Deep cervical flexor (DCF) muscles have an important postural function in supporting the cervical lordosis [15]. Previous studies on cervical impairment have reported lower endurance in DCF muscles as the cause of NP, which causes muscular insufficiency [16, 17]. In addition to impaired activation, poor endurance has also been demonstrated in DCF muscles in such cases [18]. Such weakening of the anterior cervical flexor muscles can affect the head and neck posture [1922]. Craniocervical flexion (CCF) has been reported to isolate DCF muscle activation [23, 24], and Jull et al. have endorsed a specific exercise protocol that involves static contraction of DCF muscles at the submaximal level to improve their function [10, 25]. Although restoration of DCF function has been recommended clinically in the management of NP [26, 27], there is only limited evidence on its efficacy in occupational NP.

The objective of this study was to investigate the effects of DCF muscle training using pressure biofeedback on pain, muscle endurance, and functional disability in teachers with NP. We hypothesized that DCF muscle training with pressure biofeedback in addition to conventional exercises shall yield better results by decreasing pain and disability and increasing endurance.

2. Materials and Methods

2.1. Subjects

Sixty-five school teachers, aged between 25 and 45 years, with teaching experience of more than 5 years were invited to participate in this study. The inclusion criteria included a chronic NP score of more than 5 on the numeric pain rating scale (NPRS), mild-to-moderate disability on neck disability index (NDI), and poor results on the CCF test. The exclusion criteria included the presence of any neurological signs or symptoms, history of spinal surgery, and any ongoing treatment for the pain. The subjects were informed about the aims and nature of this study, and their informed consent was obtained. This study was approved by the ethical committee of the institutional review board (IRB). This study was conducted according to the CONSORT guidelines.

2.2. Study Design

This study was a randomized controlled two-arm interventional clinical trial. A convenience sampling method was used to collect the sample. The subjects were randomly divided into two groups: the experimental (E) group and the control (C) group, using the lottery method by the principal investigator, who assigned unique numbers to each subject on a paper and kept it in a box. One paper was taken out, and the number written on it was used to allocate the groups. This research design study was adapted from a similar research published earlier [10].

2.3. Procedure

Subjects in both groups received conventional exercises for NP. In the E group, the subjects also underwent DCF muscle training using pressure biofeedback. Pain, muscle endurance, and disability were measured at day 0 (before initiation of treatment) and days 14 and 42 after initiation of treatment.

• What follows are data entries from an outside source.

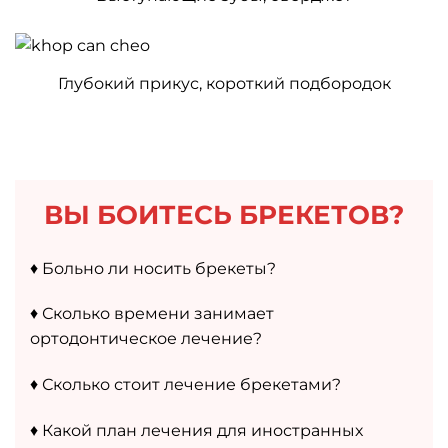
Глубокий прикус, короткий подбородок
ВЫ БОИТЕСЬ БРЕКЕТОВ?
♦️ Больно ли носить брекеты?
♦️ Сколько времени занимает
ортодонтическое лечение?
♦️ Сколько стоит лечение брекетами?
♦️ Какой план лечения для иностранных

The exercise session and measurements were conducted by a trained therapist, who was blinded to the treatment allocation. Subjects were not blinded to the treatment group allocation and were instructed not to receive any other treatment during the study period.

2.4. Outcome Measures

Pain intensity was measured using NPRS. The subjects rated their pain on the 0-10 rating scale, where 0 implied no pain and 10 implied the worst possible pain [28].

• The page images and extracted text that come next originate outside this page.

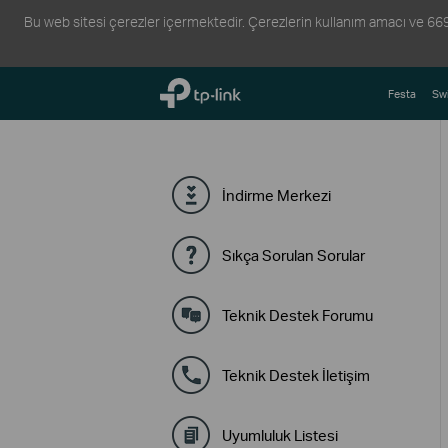
Bu web sitesi çerezler içermektedir. Çerezlerin kullanım amacı ve 6698 s
TP-Link, Reliably Smart
Festa
Swi
İndirme Merkezi
Sıkça Sorulan Sorular
Teknik Destek Forumu
Teknik Destek İletişim
Uyumluluk Listesi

Endurance of DCF muscles was measured by the CCF test using a pressure biofeedback instrument (Stabilizer TM, Chattanooga Group, Inc., Chattanooga, TN). During the CCF test [27, 29], the subject lay in the crook lying position and the pressure biofeedback instrument was placed under the neutral cervical spine below the occiput and inflated up to 20 mmHg. CCF (gentle head nodding of head as if saying “yes”) movements were demonstrated during the test. Substitution with superficial neck flexors, head retraction, or head lift was discouraged. The subjects performed this movement at 5 different pressure levels, i.e., 22, 24, 26, 28, and 30 mmHg, with 30 s rest between each repetition. Each level was supposed to be held for 10 s, and the test was terminated if they were unable to hold the position for 10 s at any level or if the maximum level was achieved (30 mmHg). This value was used to create an index to score the muscle endurance out of a total of 100, and the minimum requirement for satisfactory endurance was 26 mmHg as described by Grant et al. [30, 31].

Functional disability was assessed using the NDI questionnaire. The subjects answered multiple-choice questions, and their score was interpreted on a range of 0-50, 0 being no disability and 50 indicating complete disability [32].

2.5. Intervention

Conventional exercises [23, 25] included stretching of the sternocleidomastoid, upper trapezius, levator scapulae, suboccipitalis, and pectoral muscles. It also included nonspecific strengthening of the neck flexor muscles. Each session comprised of each exercise that included 10 repetitions, each held for 10 s with rest of 2 minutes between sets. The sessions were conducted for 6 weeks (42 days), 4 days a week. Each session did not exceed 20 minutes.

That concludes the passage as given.